The schoolmate provided photos and put Wolf in contact with the widow of Beth Shalom’s former rabbi who, in turn, had photographs of her husband as well as his grandfather, Rabbi Jeruzalmi of Turkey. The two rabbis and a family photo with Albert Ouziel as a five-year old boy are featured in the work of art entitled “Beth Sholom, Price Hill, Cincinnati 1933-1992.” Wolf used an archival photograph of the synagogue itself, which has been converted to a Hispanic church with the Star of David removed and the name of the building covered up. 

Many of the 18 new images in Jewish Cincinnati: A Photographic Record  at the Skirball Museum focus on Jewish contributions to culture and their role in Cincinnati’s industrial golden age. “Many people recognize the name ‘Manischewitz’ as a giant of the kosher foods industry,” explains Wolf. “But most people don’t realize that the company got its start in Cincinnati and was active here for 100 years.” For millennia, matzo was handmade and consumed locally. Even with the emergence of mass production in the food industry, the meticulousness of the laws of kashrut kept matzo a small batch product. 

Rabbi Dov Behr Manischewitz’s innovation was to produce matzo with a process involving three machines — one to knead the dough, one to roll it, and one to fire it — ensuring strict adherence to kosher standards. Thus Manischewitz became the first company to sell rabbinically-approved kosher foods nationally and internationally. 

Also represented is Lipman Pike, the first professional Jewish baseball player. “Pike was known for his power and speed on the baseball diamond,” says Wolf. He was powerful enough to lead the league in home runs for four seasons and fast enough to have beaten a horse in a 100-yard sprint, according to a biography of Pike by the Society for American Baseball Research. Pike served a brief stint with the Cincinnati Reds in the late 1870s as center fielder and de facto manager. 

In addition to his subjects’ compelling historical backgrounds, the aesthetic effect of Wolf’s photographs is enhanced by subtle artistic decisions, says Schwartz. He sets most of his images against a twilight sky. The transitional state between day and night enhances the dreamlike effect of merging the past and the present. Wolf’s deliberately slow shutter speed captures the headlights and taillights of passing cars as neon streaks. “These streaks of light are visualizations of the passage of time,” explains Wolf. 

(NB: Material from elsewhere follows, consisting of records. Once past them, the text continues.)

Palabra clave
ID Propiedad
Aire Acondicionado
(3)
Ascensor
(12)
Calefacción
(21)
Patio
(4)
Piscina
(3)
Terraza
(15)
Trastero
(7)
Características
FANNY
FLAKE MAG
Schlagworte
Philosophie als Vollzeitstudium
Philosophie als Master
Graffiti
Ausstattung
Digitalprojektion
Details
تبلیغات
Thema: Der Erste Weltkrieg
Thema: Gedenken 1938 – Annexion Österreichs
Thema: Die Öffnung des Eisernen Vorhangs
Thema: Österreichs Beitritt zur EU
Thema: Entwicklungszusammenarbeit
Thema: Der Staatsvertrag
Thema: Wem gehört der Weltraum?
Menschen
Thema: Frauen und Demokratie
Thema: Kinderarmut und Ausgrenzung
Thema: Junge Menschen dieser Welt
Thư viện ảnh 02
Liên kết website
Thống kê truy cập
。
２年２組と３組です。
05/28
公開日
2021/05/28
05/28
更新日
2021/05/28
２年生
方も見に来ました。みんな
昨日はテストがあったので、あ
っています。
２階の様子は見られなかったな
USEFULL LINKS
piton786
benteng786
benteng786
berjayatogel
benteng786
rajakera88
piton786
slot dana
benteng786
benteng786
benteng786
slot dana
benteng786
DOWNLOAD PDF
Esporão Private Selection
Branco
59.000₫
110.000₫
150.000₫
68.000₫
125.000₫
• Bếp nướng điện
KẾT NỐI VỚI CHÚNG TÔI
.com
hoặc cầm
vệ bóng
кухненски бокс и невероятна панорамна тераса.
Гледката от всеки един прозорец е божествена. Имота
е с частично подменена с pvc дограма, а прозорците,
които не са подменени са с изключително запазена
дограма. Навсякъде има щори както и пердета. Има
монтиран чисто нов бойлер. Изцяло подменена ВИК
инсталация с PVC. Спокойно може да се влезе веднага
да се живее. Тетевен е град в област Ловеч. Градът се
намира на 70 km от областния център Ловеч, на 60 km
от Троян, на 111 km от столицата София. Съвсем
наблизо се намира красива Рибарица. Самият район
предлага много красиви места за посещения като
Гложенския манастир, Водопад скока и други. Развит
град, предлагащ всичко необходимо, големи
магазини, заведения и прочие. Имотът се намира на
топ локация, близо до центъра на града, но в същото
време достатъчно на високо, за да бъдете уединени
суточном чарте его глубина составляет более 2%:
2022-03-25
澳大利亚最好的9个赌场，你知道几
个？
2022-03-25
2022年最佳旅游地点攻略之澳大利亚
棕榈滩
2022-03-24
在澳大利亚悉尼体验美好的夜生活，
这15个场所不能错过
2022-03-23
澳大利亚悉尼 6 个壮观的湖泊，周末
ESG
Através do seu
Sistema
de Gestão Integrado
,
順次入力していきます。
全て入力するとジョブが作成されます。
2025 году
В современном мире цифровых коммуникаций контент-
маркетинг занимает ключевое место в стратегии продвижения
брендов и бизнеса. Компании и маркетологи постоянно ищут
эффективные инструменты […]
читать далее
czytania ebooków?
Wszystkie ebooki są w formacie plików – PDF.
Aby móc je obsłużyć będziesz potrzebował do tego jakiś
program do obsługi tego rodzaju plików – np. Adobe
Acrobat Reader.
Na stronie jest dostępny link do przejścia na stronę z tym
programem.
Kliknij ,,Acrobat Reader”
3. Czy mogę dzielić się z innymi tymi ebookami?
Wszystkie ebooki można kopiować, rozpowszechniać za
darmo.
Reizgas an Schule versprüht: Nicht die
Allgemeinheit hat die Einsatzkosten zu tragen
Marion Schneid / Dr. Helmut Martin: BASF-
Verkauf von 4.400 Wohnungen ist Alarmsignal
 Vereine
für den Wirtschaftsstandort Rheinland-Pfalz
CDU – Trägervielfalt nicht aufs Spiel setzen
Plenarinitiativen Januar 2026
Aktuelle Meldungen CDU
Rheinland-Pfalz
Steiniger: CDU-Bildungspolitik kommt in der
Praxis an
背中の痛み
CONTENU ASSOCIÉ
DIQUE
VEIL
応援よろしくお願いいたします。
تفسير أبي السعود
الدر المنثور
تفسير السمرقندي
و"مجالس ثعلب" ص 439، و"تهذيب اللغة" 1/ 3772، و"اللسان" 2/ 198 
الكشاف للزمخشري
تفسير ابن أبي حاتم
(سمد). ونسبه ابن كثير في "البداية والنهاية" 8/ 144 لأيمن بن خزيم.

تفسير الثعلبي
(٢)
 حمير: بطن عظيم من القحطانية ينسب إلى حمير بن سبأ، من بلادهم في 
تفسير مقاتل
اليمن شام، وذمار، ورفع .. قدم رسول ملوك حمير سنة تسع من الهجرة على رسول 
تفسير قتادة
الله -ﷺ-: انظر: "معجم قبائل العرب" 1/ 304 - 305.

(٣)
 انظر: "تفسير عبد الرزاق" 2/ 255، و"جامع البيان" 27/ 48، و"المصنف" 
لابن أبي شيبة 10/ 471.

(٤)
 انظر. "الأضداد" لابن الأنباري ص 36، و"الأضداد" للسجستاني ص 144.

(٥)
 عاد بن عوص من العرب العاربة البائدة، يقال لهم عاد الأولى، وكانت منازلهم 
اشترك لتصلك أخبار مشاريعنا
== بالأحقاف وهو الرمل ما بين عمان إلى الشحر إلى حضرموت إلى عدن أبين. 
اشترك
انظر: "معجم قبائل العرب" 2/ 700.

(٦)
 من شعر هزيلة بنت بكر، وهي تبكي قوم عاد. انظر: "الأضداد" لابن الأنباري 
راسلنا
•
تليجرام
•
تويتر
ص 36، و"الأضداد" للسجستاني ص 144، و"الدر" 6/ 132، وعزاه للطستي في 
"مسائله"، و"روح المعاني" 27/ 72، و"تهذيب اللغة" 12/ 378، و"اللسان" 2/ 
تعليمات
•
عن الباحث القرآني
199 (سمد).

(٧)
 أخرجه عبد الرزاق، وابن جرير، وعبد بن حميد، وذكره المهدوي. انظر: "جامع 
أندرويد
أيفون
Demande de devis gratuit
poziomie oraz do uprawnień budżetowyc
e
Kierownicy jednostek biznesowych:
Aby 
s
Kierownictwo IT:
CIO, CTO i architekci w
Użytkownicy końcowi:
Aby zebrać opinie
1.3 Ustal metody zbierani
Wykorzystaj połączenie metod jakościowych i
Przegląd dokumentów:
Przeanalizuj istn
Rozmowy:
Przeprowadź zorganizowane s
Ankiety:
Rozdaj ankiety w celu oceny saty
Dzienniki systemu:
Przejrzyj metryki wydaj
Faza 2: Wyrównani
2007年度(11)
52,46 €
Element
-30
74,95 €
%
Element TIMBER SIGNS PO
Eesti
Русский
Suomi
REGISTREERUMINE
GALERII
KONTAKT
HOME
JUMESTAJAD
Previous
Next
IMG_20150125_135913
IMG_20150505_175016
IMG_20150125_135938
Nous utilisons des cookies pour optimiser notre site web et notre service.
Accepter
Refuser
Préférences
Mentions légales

“This exhibition drives home the point that Jews have been a part of Cincinnati’s fabric since the very beginning,” says Schwartz. “It’s not about patting ourselves on the back. Every immigrant community has done extraordinary things in our city. Jewish Cincinnati is a reminder of that shared experience.”

Jewish Cincinnati: A Photographic Record runs through Jan. 29 at Hebrew Union College’s Skirball Museum, 3101 Clifton Ave., Clifton. Info: csm.huc.edu.